*** Opening of TASK INPUTS ***

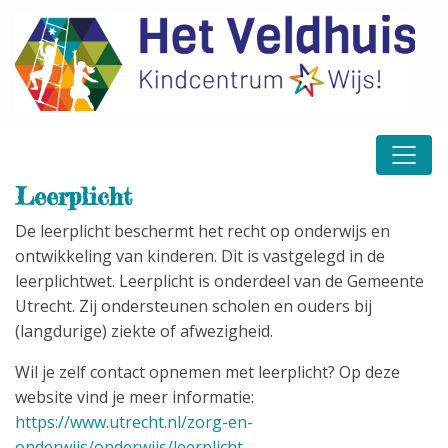
Leerplicht
De leerplicht beschermt het recht op onderwijs en
ontwikkeling van kinderen. Dit is vastgelegd in de
leerplichtwet. Leerplicht is onderdeel van de Gemeente
Utrecht. Zij ondersteunen scholen en ouders bij
(langdurige) ziekte of afwezigheid.
Wil je zelf contact opnemen met leerplicht? Op deze
website vind je meer informatie:
https://www.utrecht.nl/zorg-en-
onderwijs/onderwijs/leerplicht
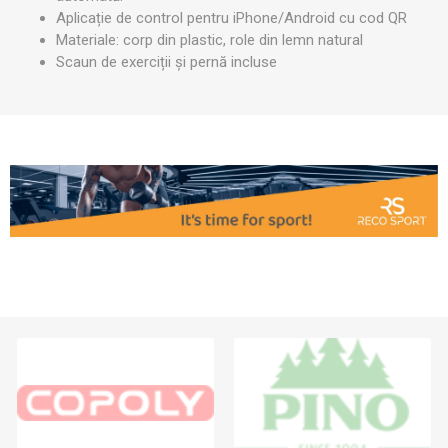
Aplicație de control pentru iPhone/Android cu cod QR
Materiale: corp din plastic, role din lemn natural
Scaun de exerciții și pernă incluse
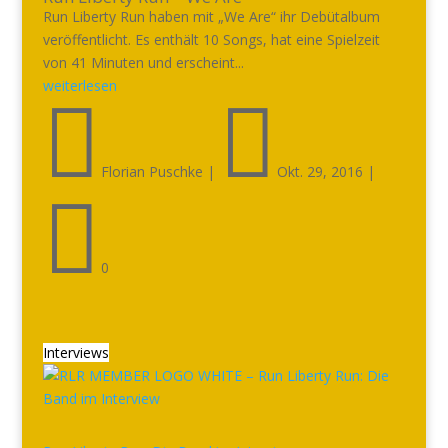
Run Liberty Run haben mit „We Are“ ihr Debütalbum
veröffentlicht. Es enthält 10 Songs, hat eine Spielzeit
von 41 Minuten und erscheint...
weiterlesen


Florian Puschke
|
Okt. 29, 2016
|

0
Interviews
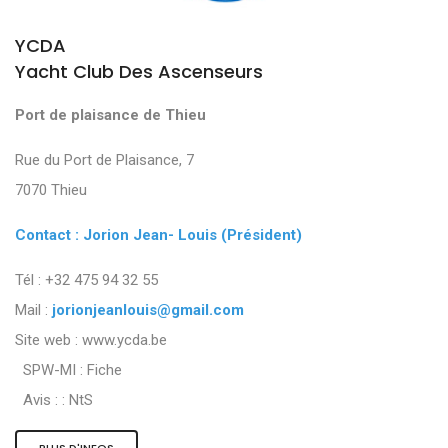
YCDA
Yacht Club Des Ascenseurs
Port de plaisance de Thieu
Rue du Port de Plaisance, 7
7070 Thieu
Contact : Jorion Jean- Louis (Président)
Tél : +32 475 94 32 55
Mail :
jorionjeanlouis@gmail.com
Site web : www.ycda.be
SPW-MI :
Fiche
Avis : :
NtS
PLUS D'INFOS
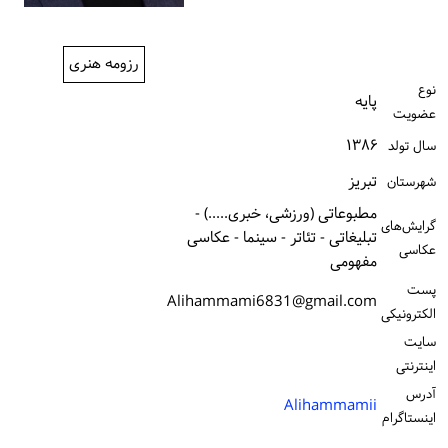
ورود / ثبت‌نام
رزومه هنری
خرید کتاب
نوع
پایه
عضویت
۱۳۸۶
سال تولد
تبریز
شهرستان
مطبوعاتی (ورزشی، خبری.....) -
گرایش‌های
تبلیغاتی - تئاتر - سینما - عکاسی
عکاسی
مفهومی
پست
Alihammami6831@gmail.com
الكترونیكی
سایت
اینترنتی
آدرس
Alihammamii
اینستاگرام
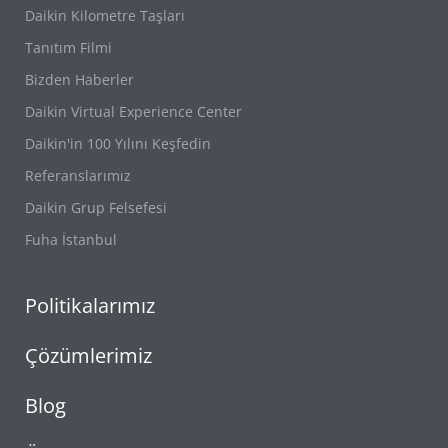
Daikin Kilometre Taşları
Tanıtım Filmi
Bizden Haberler
Daikin Virtual Experience Center
Daikin'in 100 Yılını Keşfedin
Referanslarımız
Daikin Grup Felsefesi
Fuha İstanbul
Politikalarımız
Çözümlerimiz
Blog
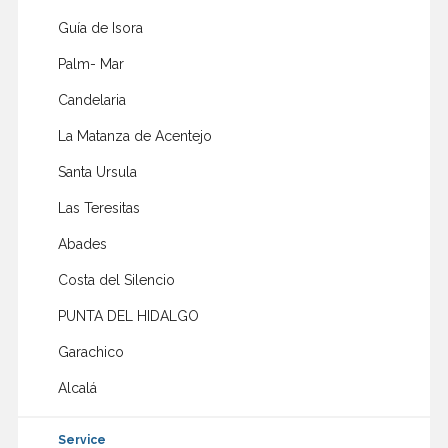
Guía de Isora
Palm- Mar
Candelaria
La Matanza de Acentejo
Santa Ursula
Las Teresitas
Abades
Costa del Silencio
PUNTA DEL HIDALGO
Garachico
Alcalá
Service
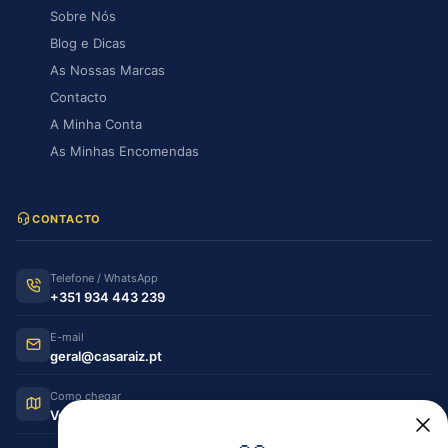
Sobre Nós
Blog e Dicas
As Nossas Marcas
Contacto
A Minha Conta
As Minhas Encomendas
CONTACTO
Telefone / WhatsApp
+351 934 443 239
E-mail
geral@casaraiz.pt
Como chegar
Ver no Google Maps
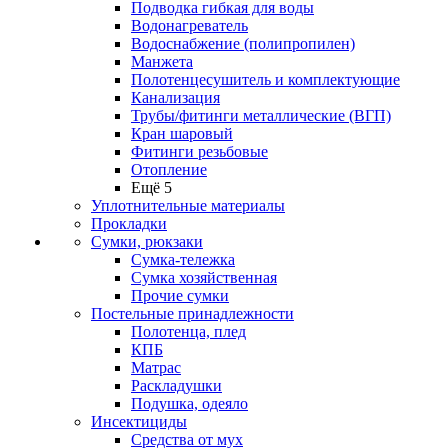
Подводка гибкая для воды
Водонагреватель
Водоснабжение (полипропилен)
Манжета
Полотенцесушитель и комплектующие
Канализация
Трубы/фитинги металлические (ВГП)
Кран шаровый
Фитинги резьбовые
Отопление
Ещё 5
Уплотнительные материалы
Прокладки
Сумки, рюкзаки
Сумка-тележка
Сумка хозяйственная
Прочие сумки
Постельные принадлежности
Полотенца, плед
КПБ
Матрас
Раскладушки
Подушка, одеяло
Инсектициды
Средства от мух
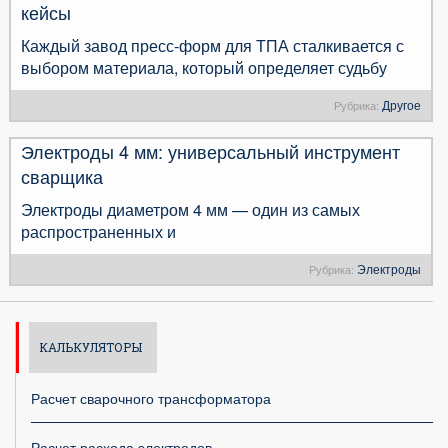
кейсы
Каждый завод пресс-форм для ТПА сталкивается с
выбором материала, который определяет судьбу
Другое
Рубрика:
Электроды 4 мм: универсальный инструмент
сварщика
Электроды диаметром 4 мм — один из самых
распространенных и
Электроды
Рубрика:
КАЛЬКУЛЯТОРЫ
Расчет сварочного трансформатора
Расчет расхода электродов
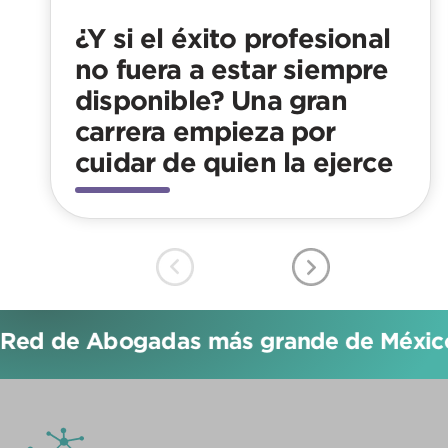
¿Y si el éxito profesional
no fuera a estar siempre
disponible? Una gran
carrera empieza por
cuidar de quien la ejerce
Red de Abogadas más grande de México!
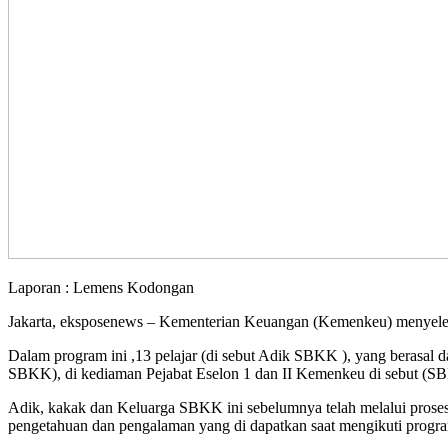
Laporan : Lemens Kodongan
Jakarta, eksposenews – Kementerian Keuangan (Kemenkeu) menyelen
Dalam program ini ,13 pelajar (di sebut Adik SBKK ), yang berasal
SBKK), di kediaman Pejabat Eselon 1 dan II Kemenkeu di sebut (S
Adik, kakak dan Keluarga SBKK ini sebelumnya telah melalui proses
pengetahuan dan pengalaman yang di dapatkan saat mengikuti progr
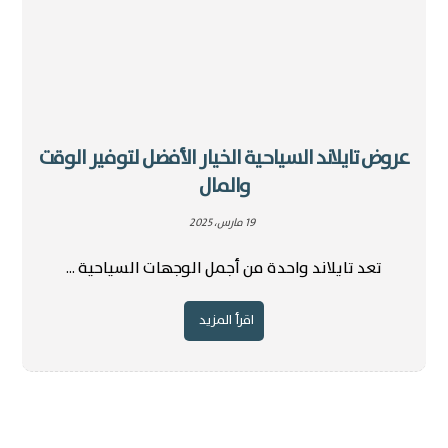
عروض تايلاند السياحية الخيار الأفضل لتوفير الوقت
والمال
19 مارس، 2025
تعد تايلاند واحدة من أجمل الوجهات السياحية ...
اقرأ المزيد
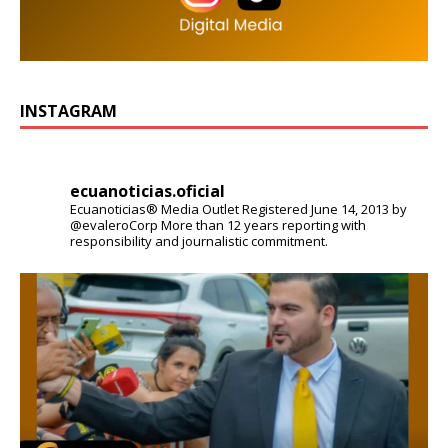
INSTAGRAM
ecuanoticias.oficial
Ecuanoticias® Media Outlet
Registered June 14, 2013 by
@evaleroCorp
More than 12 years reporting with
responsibility and journalistic commitment.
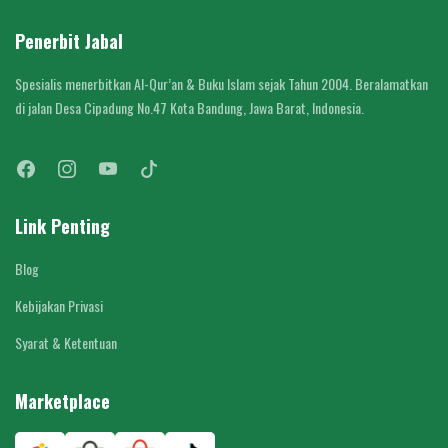
Penerbit Jabal
Spesialis menerbitkan Al-Qur’an & Buku Islam sejak Tahun 2004. Beralamatkan
di jalan Desa Cipadung No.47 Kota Bandung, Jawa Barat, Indonesia.
Link Penting
Blog
Kebijakan Privasi
Syarat & Ketentuan
Marketplace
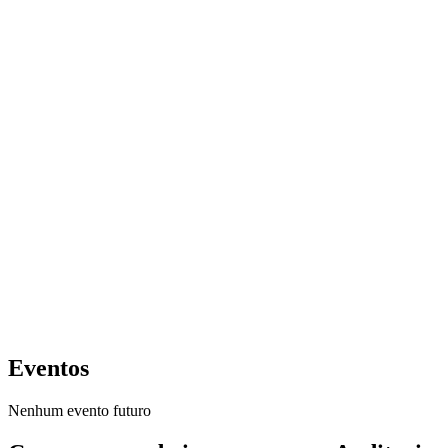
Eventos
Nenhum evento futuro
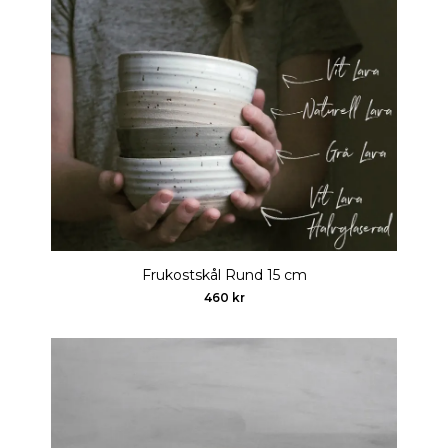
Frukostskål Rund 15 cm
460 kr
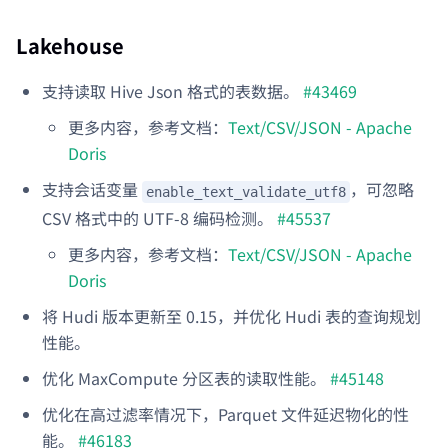
Lakehouse
支持读取 Hive Json 格式的表数据。
#43469
更多内容，参考文档：
Text/CSV/JSON - Apache
Doris
支持会话变量
，可忽略
enable_text_validate_utf8
CSV 格式中的 UTF-8 编码检测。
#45537
更多内容，参考文档：
Text/CSV/JSON - Apache
Doris
将 Hudi 版本更新至 0.15，并优化 Hudi 表的查询规划
性能。
优化 MaxCompute 分区表的读取性能。
#45148
优化在高过滤率情况下，Parquet 文件延迟物化的性
能。
#46183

*** Close of TASK INPUTS ***

**EXERCISE:**
In the entries above, find each line containing the string "تايلاند" and copy it.

**SOLUTION FOR THIS PROBLEM:**
عروض تايلاند السياحية الخيار الأفضل لتوفير الوقت
تعد تايلاند واحدة من أجمل الوجهات السياحية ...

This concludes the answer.